199 000. 198 000. 197 000. Desde entonces es muy fácil seguir el paso del tiempo. 190 000. 175 000. 150 000. Los números siguen descendiendo, cada vez más rápido, y tú cambias con ellos. Un día regalas un atado de cigarros a un desconocido. Otro, una manzana mordida. Un mendrugo de pan. Una escudilla de sopa. Regalas incluso tus queridos zapatos de cuero, que te han acompañado todo este tiempo y parecen tan nuevos. Simplemente los abandonas junto a la litera de un enfermo en mitad de la noche, sin hacer ruido; en su lugar prefieres calzarte unos zuecos rotos que encuentras junto a tu cama. Es como si de pronto hubieras comprendido que todas esas posesiones son muy pesadas; que con ellas nunca saldrás, nunca podrás llegar a ninguna parte. Abandonas incluso tu puesto en el comando Kanada, que a su modo también es una carga muy pesada, y nadie te hace preguntas. El kapo te regala cuatro raciones de pan y a cambio dejas que sea otro el que ocupe tu lugar: un número bajo, que todavía tiene mucho camino por delante. Tú no puedes seguir haciéndolo. Tu solidaridad, tu compasión de pronto alcanzan al género humano por completo. A veces ves un cadáver retorcido sobre el barro y sientes una náusea o un desvanecimiento. ¡Tú, que has visto tantas cosas terribles, llorando! Un milagro: verdaderamente los ángeles son capaces de hacerlos.

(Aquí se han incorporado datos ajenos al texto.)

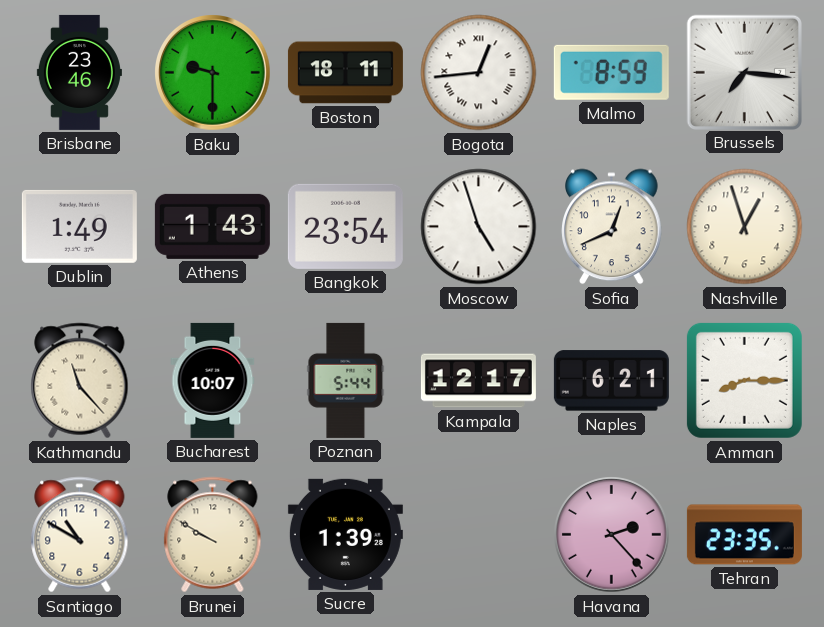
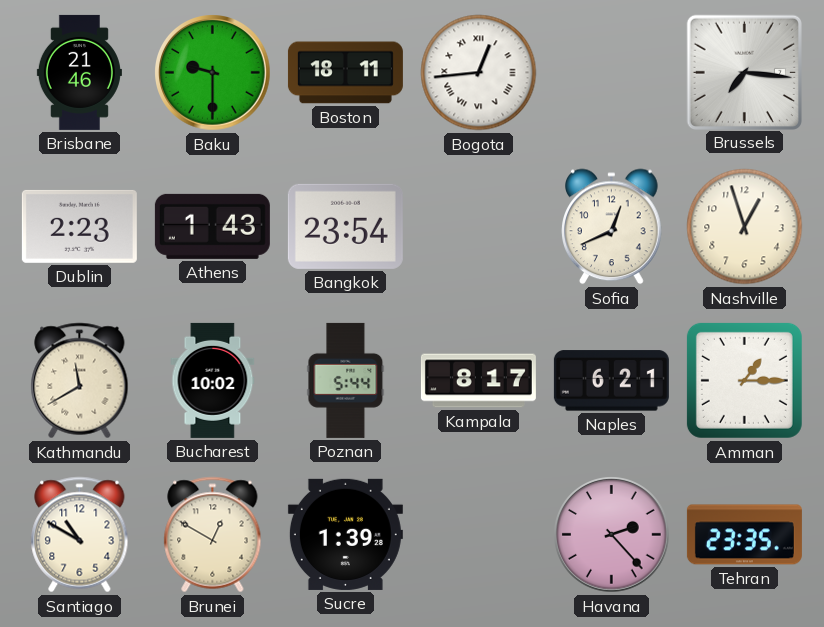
Brisbane: 23:46 -> 21:46
Malmo: 8:59 -> none
Dublin: 1:49 -> 2:23
Moscow: 4:57 -> none
Kathmandu: 11:23 -> 11:40
Bucharest: 10:07 -> 10:02
Kampala: 12:17 -> 8:17
Amman: 8:15 -> 1:15
Brunei: 9:50 -> 12:50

Poco a poco ganas algo de peso y tu ropa parece más limpia. La cicatriz de tu cara debería curarse pero no se cura: cada vez es un poco menos cicatriz y un poco más herida. Estás herido y a pesar de todo los kapos te golpean con una saña renovada, incomprensible. Los ángeles quieren ponerte a prueba, saber si tu conversión es auténtica, ahora que el fin está tan cerca —140 000, 130 000, 125 000—. Y un día, al fin, llega el examen definitivo. Un número bajísimo —un verdadero culpable— se acerca a ti y señala a uno de los hombres que se pasea, con la porra dando vueltas en el aire. Te dice que con ese hombre el trabajo será más liviano, que corras a apuntarte en su lista: con un poco de suerte podrás pelar patatas o guisar potajes. Sabes que miente, claro: conoces muy bien a ese kapo. Lo has visto sacar más cuerpos del lodo que a ninguno. Pero los ángeles están mirándote, tomando nota de tus progresos en el cuadernito negro, y tú, el prisionero 122 892, de todas formas caminas hacia el kapo, te quitas respetuosamente la gorra, le preguntas sin un temblor en la voz si tú también puedes pelar patatas. Luego oyes silbar la porra, la ves girar en molinete muchas veces y azotarte en las piernas, en las costillas, en la cabeza. Aquello duele mucho, y sigue doliendo durante tanto tiempo que cuando acaba ya se te ha curado la cicatriz que te atraviesa la mejilla. Y ese mismo día los ángeles borran junto con la cicatriz también tu tatuaje, porque por fin estás preparado.